TensorFlow Extended 是什么?
Google 开源的端到端平台,用于部署生产型机器学习流水线。
TFX Core Concepts
TFX Pipelines
A TFX pipeline defines a data flow through several components, with the goal of implementing a specific ML task (e.g., building and deploying a regression model for specific data). Pipeline components are built upon TFX libraries. The result of a pipeline is a TFX deployment target and/or service of an inference request.
A TFX pipeline is a sequence of components that implement an ML pipeline which is specifically designed for scalable, high-performance machine learning tasks.
Artifacts
In a pipeline, an artifact is a unit of data that is passed between components. Generally, components have at least one input artifact and one output artifact. All artifacts must have associated metadata, which defines the type and properties of the artifact. Artifacts must be strongly typed with an artifact type registered in the ML Metadata store.
Model vs. SavedModel
Model
A model is the output of the training process. It is the serialized record of the weights that have been learned during the training process. These weights can be subsequently used to compute predictions for new input examples. For TFX and TensorFlow, ‘model’ refers to the checkpoints containing the weights learned up to that point.
SavedModel
What is a SavedModel: a universal, language-neutral, hermetic, recoverable serialization of a TensorFlow model.
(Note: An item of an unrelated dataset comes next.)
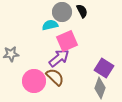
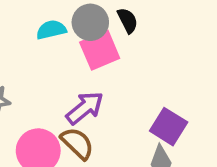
cyan semicircle: (50, 25) -> (51, 30), moved
pink square: (67, 41) -> (100, 50), moved

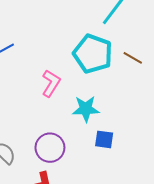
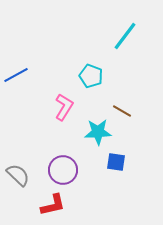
cyan pentagon: (93, 54) -> (91, 76), moved, size x0.6
brown line: (133, 58) -> (122, 111), moved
Why is it important: It enables higher-level systems to produce, transform, and consume TensorFlow models using a single abstraction.
SavedModel is the recommended serialization format for serving a TensorFlow model in production, or exporting a trained model for a native mobile or JavaScript application
Schema
Some TFX components use a description of your input data called a schema. The schema is an instance of schema.proto.
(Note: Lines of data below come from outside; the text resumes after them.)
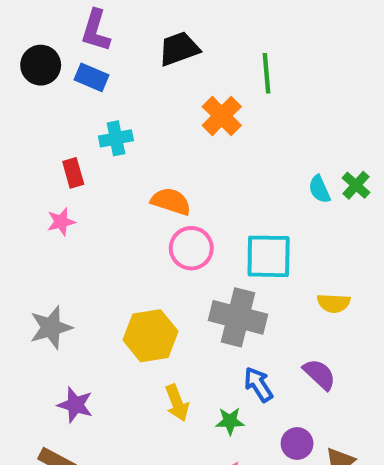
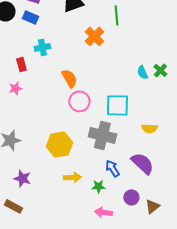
orange semicircle: (171, 201) -> (69, 78), turned 42
purple semicircle: (319, 374) -> (142, 163), size x1.4
yellow arrow: (177, 403) -> (72, 177), turned -72

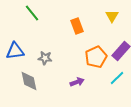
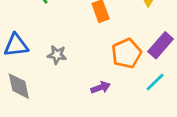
gray diamond: (29, 81) -> (19, 86), moved

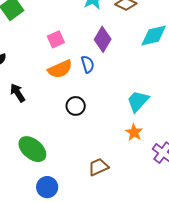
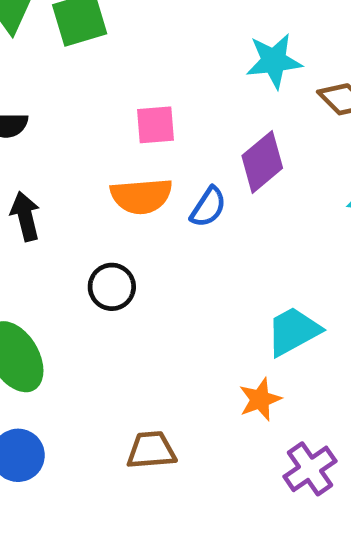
blue semicircle: (88, 64) -> (208, 207), turned 30
black circle: (76, 106) -> (112, 287), moved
The schema can specify data types for feature values, whether a feature has to be present in all examples, allowed value ranges, and other properties.
One of the benefits of using TensorFlow Data Validation (TFDV) is that it will automatically generate a schema by inferring types, categories, and ranges from the training data.
In a typical TFX pipeline TensorFlow Data Validation generates a schema, which is consumed by the other components.
TFX Pipeline Components
A TFX pipeline typically includes the following components:
- ExampleGen: initial input component of a pipeline that ingests and optionally splits the input dataset.
- StatisticsGen: calculates statistics for the dataset.
- SchemaGen: examines the statistics and creates a data schema.
- ExampleValidator: looks for anomalies and missing values in the dataset.
- Transform: performs feature engineering on the dataset.
- Trainer: trains the model.
- Evaluator: performs deep analysis of the training results and helps you validate your exported models, ensuring that they are “good enough” to be pushed to production.
- Pusher: deploys the model on a serving infrastructure.
Anatomy of a Component
TFX components consist of three main pieces:
Driver and Publisher
The driver supplies metadata to the executor by querying the metadata store, while the publisher accepts the results of the executor and stores them in metadata. As a developer you will typically not need to interact with the driver and publisher directly, but messages logged by the driver and publisher may be useful during debugging.
Executor
The executor is where a component performs its processing. As a developer you write code which runs in the executor, based on the requirements of the classes which implement the type of component that you’re working with. For example, when you’re working on a Transform component you will need to develop a preprocessing_fn.
TFX Libraries
TFX includes both libraries and pipeline components.This diagram illustrates the relationships between TFX libraries and pipeline components:
TFX libraries include:
- TensorFlow Data Validation (TFDV) is a library for analyzing and validating machine learning data.
- TensorFlow Transform (TFT) is a library for preprocessing data with TensorFlow.
- TensorFlow is used for training models with TFX.
- TensorFlow Model Analysis (TFMA) is a library for evaluating TensorFlow models.
- TensorFlow Metadata (TFMD) provides standard representations for metadata that are useful when training machine learning models with TensorFlow.
- ML Metadata (MLMD) is a library for recording and retrieving metadata associated with ML developer and data scientist workflows.
Technologies Behind TFX
TFX is a Google-production-scale machine learning platform based on TensorFlow.
- based on TensorFlow
Apache Beam is an open source, unified model for defining both batch and streaming data-parallel processing pipelines. TFX uses Apache Beam to implement data-parallel pipelines.
- Apache Beam
Developing with TFX
TFX provides a powerful platform for every phase of a machine learning project, from research, experimentation, and development on your local machine, through deployment.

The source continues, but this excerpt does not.